When asked his advice, the 50-year-old replied: "Wear green overalls, old boy." But for serious contenders, sharing the driving duties was the only sensible option. The choice of co-driver was of vital importance. And the pairing of Juan Manuel Fangio with Stirling Moss was greeted as a masterstroke from Mercedes.
El Maestro was gifted with a precision and consistency that allowed him to hit the optimal path on the track, the so-called racing line, lap after lap. At 25, Stirling Moss was mercurial and brilliant, and quick to anger. Markedly different in temperament, Fangio and Moss nonetheless had huge respect for one another and spoke warmly of each other's skills.
Jaguar's Mike Hawthorne wasn't so sure of his co-driver. The man had never raced at Le Mans before and confided that the speeds his D-Type reached on the Mulsanne straight unnerved him. Hawthorne feared that once he swapped with his co-driver, any lead he'd built up would quickly be lost. His only hope of winning was to push his opponents relentlessly.
forcing them into a mistake that would either break the car or see it spin off the track. Fangio and Moss were certainly formidable opponents that day, but secretly, neither was relishing the upcoming fight. It's a heartless race, said Moss, who demanded extra pay to compete. I wanted a lot to go to Le Mans because I didn't enjoy it. For racers like Moss, there was much to hate about Le Mans.
The mix of fast and slow cars, elite drivers and eager amateurs, and the monotony of driving through the night. But what annoyed Moss most was that a 24-hour event wasn't a fair test of his Grand Prix champion skills.
Men like Moss, Fangio and Hawthorne were explosive talents. The fiery passion they brought to three-hour races, the fire that made them winners, was a deadly liability at Le Mans. As Moss wisely observed, fire and Le Mans don't mix.
It's lap 35, two and a half hours into the race, and the spectators around the grandstand are straining to see who will leave the corner at Maison Blanc first.
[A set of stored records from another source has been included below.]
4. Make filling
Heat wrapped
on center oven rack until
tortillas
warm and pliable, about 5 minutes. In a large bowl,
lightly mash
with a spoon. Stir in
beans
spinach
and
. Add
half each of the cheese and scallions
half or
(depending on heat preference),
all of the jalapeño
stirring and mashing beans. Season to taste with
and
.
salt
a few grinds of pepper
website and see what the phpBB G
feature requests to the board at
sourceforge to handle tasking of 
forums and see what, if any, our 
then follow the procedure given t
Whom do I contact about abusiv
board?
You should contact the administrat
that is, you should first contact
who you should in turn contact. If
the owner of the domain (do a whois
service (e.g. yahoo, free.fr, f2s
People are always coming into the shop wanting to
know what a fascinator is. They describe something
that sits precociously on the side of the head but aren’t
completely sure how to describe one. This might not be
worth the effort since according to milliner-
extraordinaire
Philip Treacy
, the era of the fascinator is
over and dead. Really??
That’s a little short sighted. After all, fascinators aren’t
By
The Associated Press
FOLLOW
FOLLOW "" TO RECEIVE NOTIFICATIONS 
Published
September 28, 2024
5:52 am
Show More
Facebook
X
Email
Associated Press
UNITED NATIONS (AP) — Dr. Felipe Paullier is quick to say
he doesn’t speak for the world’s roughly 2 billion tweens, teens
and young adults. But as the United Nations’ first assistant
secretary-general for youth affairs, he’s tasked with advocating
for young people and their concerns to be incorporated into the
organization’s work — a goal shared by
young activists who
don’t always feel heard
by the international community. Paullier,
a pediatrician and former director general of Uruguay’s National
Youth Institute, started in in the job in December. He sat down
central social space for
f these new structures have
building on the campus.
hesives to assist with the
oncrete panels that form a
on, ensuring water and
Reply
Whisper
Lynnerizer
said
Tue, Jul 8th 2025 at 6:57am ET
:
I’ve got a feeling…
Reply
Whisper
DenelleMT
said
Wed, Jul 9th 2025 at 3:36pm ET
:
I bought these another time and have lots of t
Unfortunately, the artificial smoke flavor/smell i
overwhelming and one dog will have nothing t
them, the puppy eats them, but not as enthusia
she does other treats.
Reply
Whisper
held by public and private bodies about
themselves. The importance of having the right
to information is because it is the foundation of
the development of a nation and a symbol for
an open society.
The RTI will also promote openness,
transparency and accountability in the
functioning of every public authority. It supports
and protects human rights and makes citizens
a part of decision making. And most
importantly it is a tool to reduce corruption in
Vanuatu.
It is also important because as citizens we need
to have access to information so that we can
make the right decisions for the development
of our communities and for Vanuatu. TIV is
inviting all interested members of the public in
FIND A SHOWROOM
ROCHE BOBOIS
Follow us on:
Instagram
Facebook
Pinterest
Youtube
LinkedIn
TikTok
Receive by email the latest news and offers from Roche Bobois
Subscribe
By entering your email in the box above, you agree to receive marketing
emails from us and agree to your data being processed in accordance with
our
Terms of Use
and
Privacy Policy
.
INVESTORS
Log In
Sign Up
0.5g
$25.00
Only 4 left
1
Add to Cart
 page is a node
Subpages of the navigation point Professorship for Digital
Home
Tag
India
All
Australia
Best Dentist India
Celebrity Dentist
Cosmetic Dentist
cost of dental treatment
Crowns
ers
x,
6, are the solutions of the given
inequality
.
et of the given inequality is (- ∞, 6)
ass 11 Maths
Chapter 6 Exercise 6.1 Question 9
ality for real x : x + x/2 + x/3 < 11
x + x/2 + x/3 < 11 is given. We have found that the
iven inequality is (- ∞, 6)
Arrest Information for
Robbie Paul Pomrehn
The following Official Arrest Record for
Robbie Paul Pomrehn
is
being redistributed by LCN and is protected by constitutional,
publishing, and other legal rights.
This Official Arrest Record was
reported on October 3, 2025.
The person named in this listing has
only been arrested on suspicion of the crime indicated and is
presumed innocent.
Who's leading, Mercedes or Jaguar? The green Jaguar D-type of Mike Hawthorne is ahead, just. But there's traffic ahead. Hawthorne and Fangio are bearing down fast on two slower competitors.
In the middle of the track is Pierre Leveille's Mercedes. And on the far right is the Austin Healey of Lance Macklin. Macklin was following custom, pulling his slower car to the side to allow the likes of Jaguars and Mercedes to overtake on his left. Macklin glanced at his speedometer, 135 miles per hour. The Jaguar coming up in his mirror must have been doing 150 at least.
"Old Mike's doing a great job," thought Macklin, pleased that a fellow Briton was leading the race. Then admiration turned to puzzlement. Mike Hawthorne was steering right, cutting in front of Macklin's car. Why? Hawthorne was preparing to pull in at the upcoming pits to refuel and allow his co-driver to take the wheel. He was fast running out of road.
Safer and saner would have been to slow down and settle in behind Macklin's car for the short run to the pits. It would have cost him a few extra seconds, but what's that? In a race of 24 hours, Hawthorne instead took the fiery option. And fire and Le Mans don't mix.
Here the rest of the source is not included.